**Instructions to follow**
Write all of the lines below out again, exactly as they stand.

--- START ---

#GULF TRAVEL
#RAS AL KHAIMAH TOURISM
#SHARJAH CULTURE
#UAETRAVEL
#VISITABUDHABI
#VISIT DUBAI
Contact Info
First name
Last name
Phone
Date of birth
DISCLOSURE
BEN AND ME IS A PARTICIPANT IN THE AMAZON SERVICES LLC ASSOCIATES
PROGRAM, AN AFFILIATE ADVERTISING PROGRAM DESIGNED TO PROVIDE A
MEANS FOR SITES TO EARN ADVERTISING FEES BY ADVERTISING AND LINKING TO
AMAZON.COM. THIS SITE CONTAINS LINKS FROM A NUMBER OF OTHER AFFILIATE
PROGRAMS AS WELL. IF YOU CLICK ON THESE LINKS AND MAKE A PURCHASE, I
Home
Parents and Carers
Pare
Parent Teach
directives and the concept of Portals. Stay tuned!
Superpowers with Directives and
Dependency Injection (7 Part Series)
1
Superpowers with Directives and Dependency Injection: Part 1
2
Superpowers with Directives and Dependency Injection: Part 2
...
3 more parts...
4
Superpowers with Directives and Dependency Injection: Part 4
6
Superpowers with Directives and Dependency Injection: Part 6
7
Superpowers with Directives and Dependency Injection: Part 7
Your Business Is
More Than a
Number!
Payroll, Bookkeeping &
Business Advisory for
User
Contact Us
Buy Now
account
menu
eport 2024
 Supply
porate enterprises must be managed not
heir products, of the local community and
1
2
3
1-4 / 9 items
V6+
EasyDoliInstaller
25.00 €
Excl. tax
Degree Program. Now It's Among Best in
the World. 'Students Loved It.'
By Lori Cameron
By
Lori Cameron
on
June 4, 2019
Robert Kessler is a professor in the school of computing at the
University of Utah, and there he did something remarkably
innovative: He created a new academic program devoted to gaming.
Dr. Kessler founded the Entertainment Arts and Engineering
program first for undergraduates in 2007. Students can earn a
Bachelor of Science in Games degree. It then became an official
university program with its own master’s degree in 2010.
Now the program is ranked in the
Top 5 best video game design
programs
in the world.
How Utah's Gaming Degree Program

--- END ---

**Finished exercise**
#GULF TRAVEL
#RAS AL KHAIMAH TOURISM
#SHARJAH CULTURE
#UAETRAVEL
#VISITABUDHABI
#VISIT DUBAI
Contact Info
First name
Last name
Phone
Date of birth
DISCLOSURE
BEN AND ME IS A PARTICIPANT IN THE AMAZON SERVICES LLC ASSOCIATES
PROGRAM, AN AFFILIATE ADVERTISING PROGRAM DESIGNED TO PROVIDE A
MEANS FOR SITES TO EARN ADVERTISING FEES BY ADVERTISING AND LINKING TO
AMAZON.COM. THIS SITE CONTAINS LINKS FROM A NUMBER OF OTHER AFFILIATE
PROGRAMS AS WELL. IF YOU CLICK ON THESE LINKS AND MAKE A PURCHASE, I
Home
Parents and Carers
Pare
Parent Teach
directives and the concept of Portals. Stay tuned!
Superpowers with Directives and
Dependency Injection (7 Part Series)
1
Superpowers with Directives and Dependency Injection: Part 1
2
Superpowers with Directives and Dependency Injection: Part 2
...
3 more parts...
4
Superpowers with Directives and Dependency Injection: Part 4
6
Superpowers with Directives and Dependency Injection: Part 6
7
Superpowers with Directives and Dependency Injection: Part 7
Your Business Is
More Than a
Number!
Payroll, Bookkeeping &
Business Advisory for
User
Contact Us
Buy Now
account
menu
eport 2024
 Supply
porate enterprises must be managed not
heir products, of the local community and
1
2
3
1-4 / 9 items
V6+
EasyDoliInstaller
25.00 €
Excl. tax
Degree Program. Now It's Among Best in
the World. 'Students Loved It.'
By Lori Cameron
By
Lori Cameron
on
June 4, 2019
Robert Kessler is a professor in the school of computing at the
University of Utah, and there he did something remarkably
innovative: He created a new academic program devoted to gaming.
Dr. Kessler founded the Entertainment Arts and Engineering
program first for undergraduates in 2007. Students can earn a
Bachelor of Science in Games degree. It then became an official
university program with its own master’s degree in 2010.
Now the program is ranked in the
Top 5 best video game design
programs
in the world.
How Utah's Gaming Degree Program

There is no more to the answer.